Les herbiers marins sont des prairies sous-marines qui poussent dans la plupart des mers du globe, en environnement strictement salin. Ils sont composés de plantes à fleurs (phanérogames marines) et non d'algues. Ces plantes appartiennent à l'une des quatre familles suivantes : Zosteraceae, Posidoniaceae, Cymodoceaceae et Hydrocharitaceae.
Ces Magnoliophytes marines (classe des monocotylédones) sont polyphylétiques et donc, selon le système de classification utilisé, on place ces plantes :
Ces herbiers sont un habitat côtier ou péri-insulaire ayant un rôle écologique et halieutique et donc économique important dans le monde. Ils contribuent à la fixation du fond marin, à la clarification de l'eau et abritent une biodiversité spécifique. Ils ont un rôle dans l'atténuation et l'adaptation au dérèglement climatique et soutiennent la pêche côtière en tant que zone de reproduction et/ou nurserie pour de nombreuses espèces d'intérêt halieutique[2],[3].

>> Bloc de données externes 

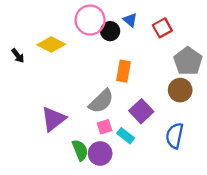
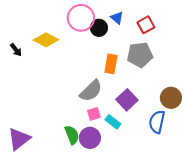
gray pentagon: (188, 61) -> (140, 55), moved, turned 30
brown circle: (180, 90) -> (171, 98), moved
purple triangle: (53, 119) -> (19, 139), moved

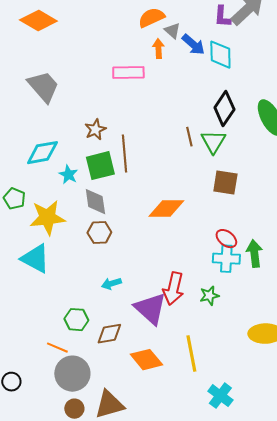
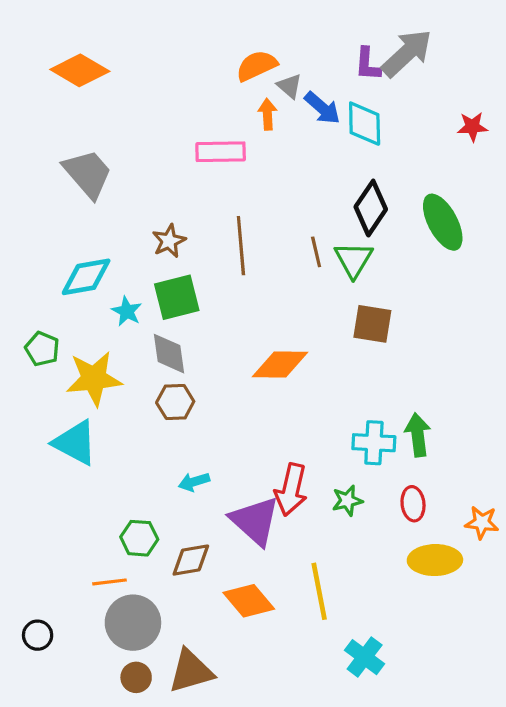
brown line: (124, 154) -> (241, 246), moved
red ellipse: (226, 239) -> (413, 504), moved, turned 45
orange line: (57, 348) -> (110, 582), turned -30

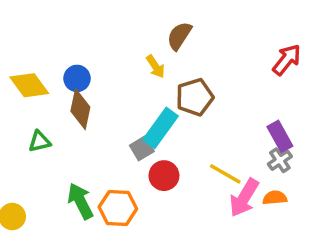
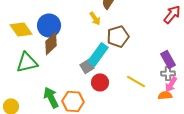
blue circle: (77, 78) -> (49, 25), size x1.5
brown diamond: (80, 109) -> (51, 43), turned 35
green triangle: (40, 141) -> (27, 62), size x1.6
gray cross: (280, 160) -> (168, 73), turned 32
pink arrow: (244, 198) -> (171, 84), moved, size x0.7

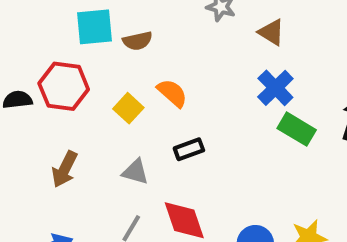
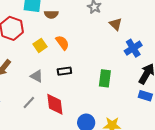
blue cross: (275, 88) -> (133, 48), moved
green rectangle: (297, 129) -> (105, 78), moved, turned 54

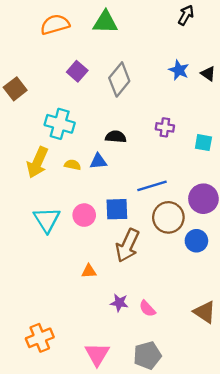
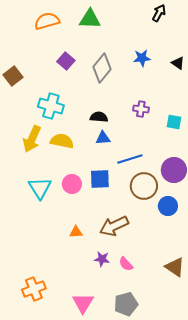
blue star: (179, 70) -> (142, 58), moved, turned -30
blue triangle: (98, 161) -> (103, 138), moved
yellow semicircle: (72, 165) -> (62, 141), size x1.6
brown arrow: (127, 245) -> (114, 226), moved, turned 40

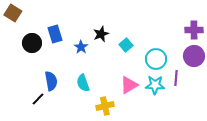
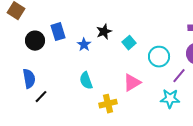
purple line: (176, 78) -> (179, 76), turned 35
blue semicircle: (51, 81) -> (29, 79), moved
cyan star: (155, 85) -> (170, 99), moved

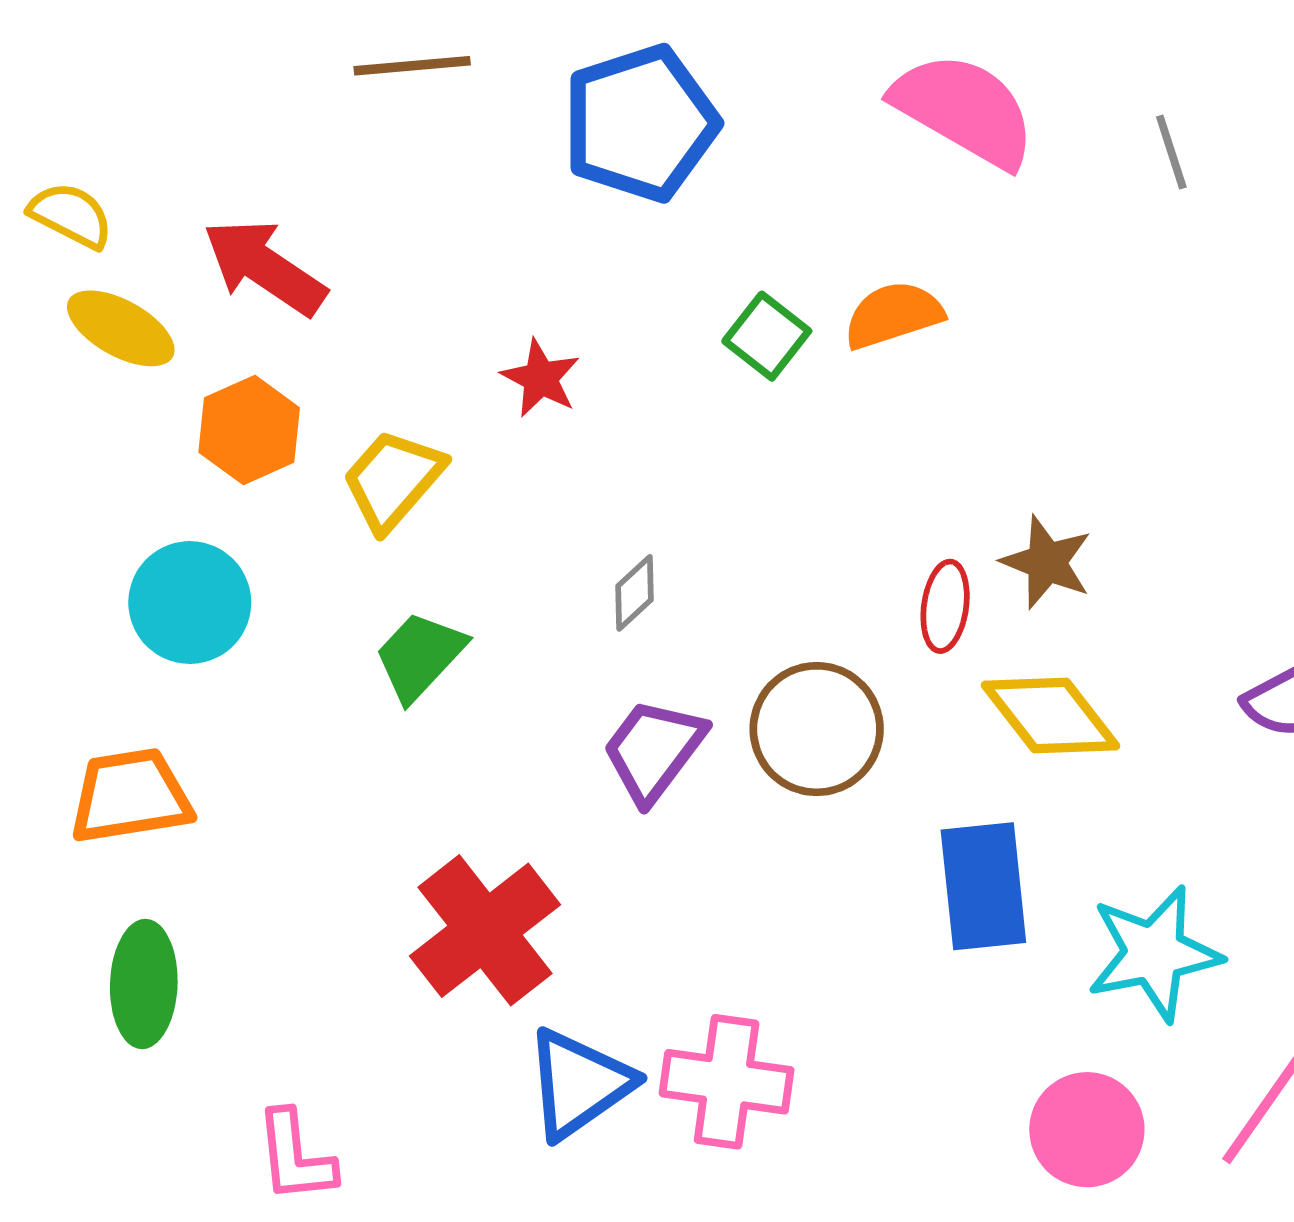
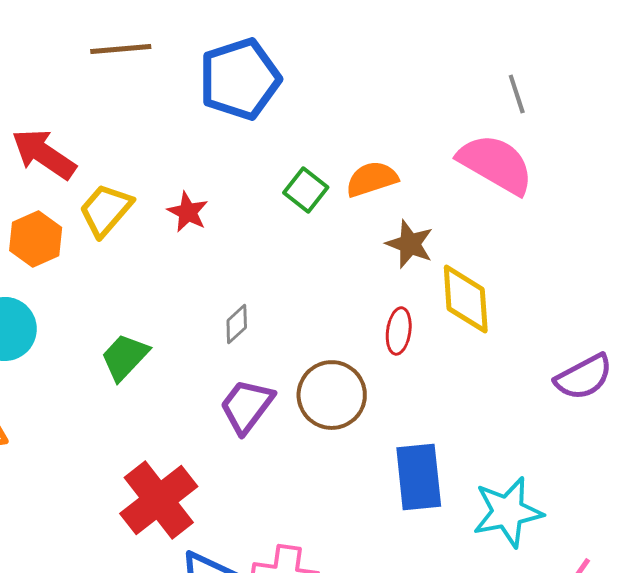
pink semicircle: (964, 110) -> (496, 164), moved
yellow trapezoid: (393, 480) -> (106, 210), moved
brown star: (1047, 562) -> (410, 244), moved
yellow diamond: (1051, 716) -> (466, 299), moved, turned 34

Leur position et faible profondeur les rend « vulnérables à des pressions telles que celles de la pêche et de l'aquaculture, mais aussi de la navigation de plaisance et des activités récréatives »[3]
Leur étendue diminue de plus de 10 % par décennie[4].
Les herbiers marins jouent un rôle majeur dans les écosystèmes des proches rivages marins de tous les continents excepté l'Antarctique[5].
Ces curieuses plantes à fleurs sous-marines constituent des groupements appelés « herbiers », car leurs feuilles sont longues et étroites, vertes la plupart du temps, et parce que ces plantes poussent souvent sous la forme de grandes « prairies » qui ressemblent à des pâturages. En d'autres termes, nombre des plantes qui constituent les herbiers marins ressemblent à première vue à des graminées terrestres de la famille des Poaceae, même si elles n'en font en réalité pas partie (toutes sont des plantes à fleurs).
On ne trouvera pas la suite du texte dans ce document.